- Directed by: Les Rose
- Written by: Barry Pearson
- Produced by: William Johnston Barry Pearson
- Starring: William Korbut Lou Jacobi Scott Hylands Vincent Gale
- Cinematography: Ed Higginson
- Edited by: Mairin Wilkinson
- Music by: Paul Zaza
- Production company: Lauron International
- Distributed by: Canadian Broadcasting Corporation
- Release date: December 7, 1984;
- Running time: 100 minutes
- Country: Canada
- Language: English

= Isaac Littlefeathers =

Isaac Littlefeathers is a Canadian drama film, directed by Les Rose and released in 1984. The film stars William Korbut as the titular Isaac Littlefeathers, a young Métis boy in Edmonton who is struggling to establish his identity, having been raised by Jewish shopkeeper Abe Kapp (Lou Jacobi) ever since being abandoned by his parents (Scott Hylands and Michelle Thrush) in childhood.

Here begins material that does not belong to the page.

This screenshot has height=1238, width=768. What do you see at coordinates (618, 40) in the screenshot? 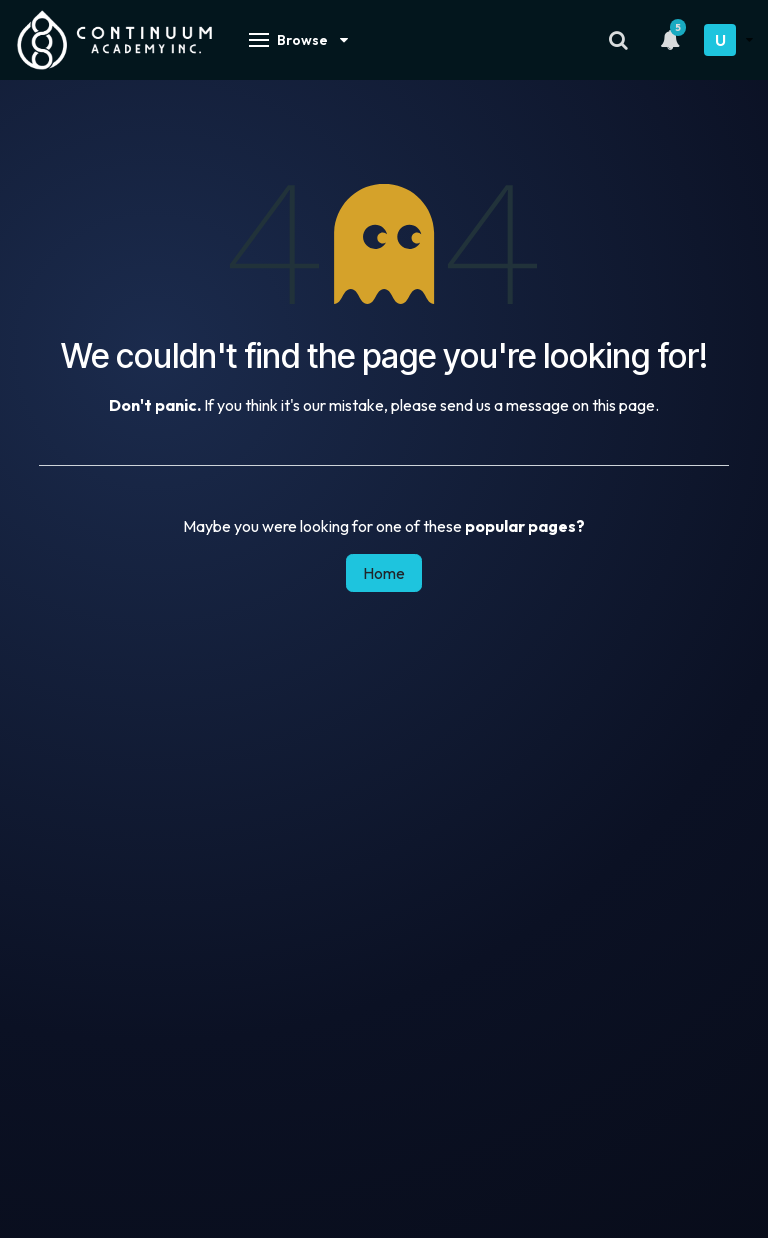 I see `[Search]` at bounding box center [618, 40].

The film had been in development since 1976, but Rose was unable to secure funding for the film until CBC Television committed to broadcast it in 1985 as part of its expanded program of independent production. The film had a brief theatrical run in 1984 in advance of its television premiere.

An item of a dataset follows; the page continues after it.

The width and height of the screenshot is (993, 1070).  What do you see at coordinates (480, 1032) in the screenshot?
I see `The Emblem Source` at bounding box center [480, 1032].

The film received five Genie Award nominations at the 6th Genie Awards in 1985, for Best Cinematography (Ed Higginson), Best Costume Design (Wendy Partridge), Best Overall Sound (David Appleby, Christopher Tate, Don White and Garrell Clark), Best Sound Editing (Michael O'Farrell and Peter Thilaye) and Best Original Score (Paul Zaza).